There is a cabal in Washington who have concocted a highly restrictive and unprincipled set of guidelines for all nominees that come before the Senate. They enforce these rules with an iron fist, and have suffocated any usefulness out of the confirmation process. I'll get into what exactly the guidelines are and why I find such fault in them, but first, I'll reprint a letter that I sent to Chuck Schumer after the second day of the hearings:

Senator Schumer,

I just watched the second day of the nomination hearings for Judge Alito. First of all, I was very impressed with the questions you posed to him and with the determination you showed in seeking his true Constitutional views.

Like you, I was disturbed by the fact that he refused to reveal his current opinion on whether the Constitution protects a woman's right to choose. Clearly, that is a matter of Constitutional philosophy and has no explicit relation to any court case, just as with the right to free speech.

There is hypocracy, or at least logical fallacy, inherent in Judge Alito's statements on this subject. He argues that the question of the existence of a Constitutional right to abortion relies so much on the specifics of the case that the it simply cannot be answered in the general sense. However, he is somehow willing to answer that same question with respect to the existence of a Constitutional right to free speech.

Certainly, I personally believe that a right to free speech exists in the Constitution, as does Judge Alito, but the right to free speech is not absolute under current Supreme Court interpretation. There are many instances in which free speech can be legally abrogated, as relating to obscenity, libel, and the "clear and present danger" test. Yet he is still able to state the existence of a general right to free speech, but not the same for abortion.
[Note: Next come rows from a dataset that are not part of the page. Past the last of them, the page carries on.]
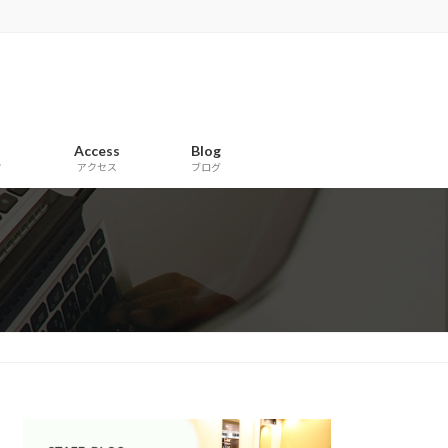
Access
Blog
フ
アクセス
ブログ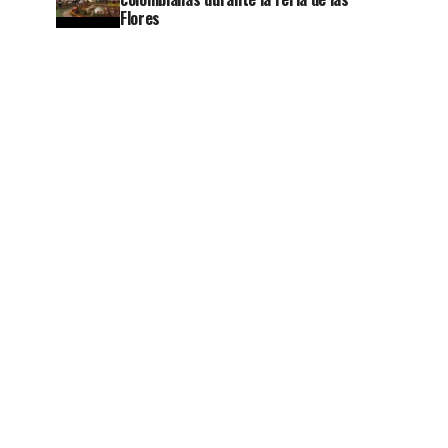
Flores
Clearly, as with abortion, the specifics of the case factor into whether free speech is ultimately protected, but one can still answer in the general case that it is present in the Constitution.

Furthermore, if one is to accept that Judge Alito cannot state his views on the Constitutional right to abortion because cases of that nature may come before if confirmed, then by the same token one must also accept that he cannot state his views on any matter relating to the Constitution no matter how vague or abstract because, conceivably, any issue could come before him on the Supreme Court if confirmed.

In my view, the best way to reveal Judge Alito's true Constitutional views is to take a bottom up approach. Any attempt to grill him on specific cases will fail, but if you start discussing judicial philosophy, slowly building up his views from the ground floor until you reach a nearly inevitable conclusion, you can discern his views on practically any case with a high degree of accuracy. Senator Graham was on the right track when he started off by asking Judge Alito if he was a strict constructionist. Unfortunately, he really didn't want an answer, nor did Judge Alito supply one.

I don't know if you'll read this before the confirmation hearings are over, but I believe that if you propose to Judge Alito and the American people the flaws present in his reasoning you will either force him to reveal his true opinions on the Constitution or else expose his real motivations behind withholding answers, whatever they may be.

Sincerely,
Douglas Hanley

I think that really sums up a lot of my argument on the arbitrary nature of the rules concocted for nominees. As for my recommendations on strategy, they may have proved to be fruitless anyway. Judge Alito proved resistant to basically any reasonable line of questioning, even ones purely on Constitutional philosophy and interpretation. As Chris Matthews noted, and as is apparent from the hearings, Alito gave only definitional answers to any questions posed to him. When asked his opinion any matter of interpretation or the appropriateness of a particular test, he would never actually reveal his true opinion, he would merely state whether that was the direction that the current supreme court is taking. Matthews was also correct in saying that Bork was the last truly honest nominee to come before the Senate, and the price he paid for that was rejection.

Long story short, Alito's going to be confirmed, and he's almost certainly going to be in favor of overturning Roe v. Wade, if not other well established precedents, when on the the court.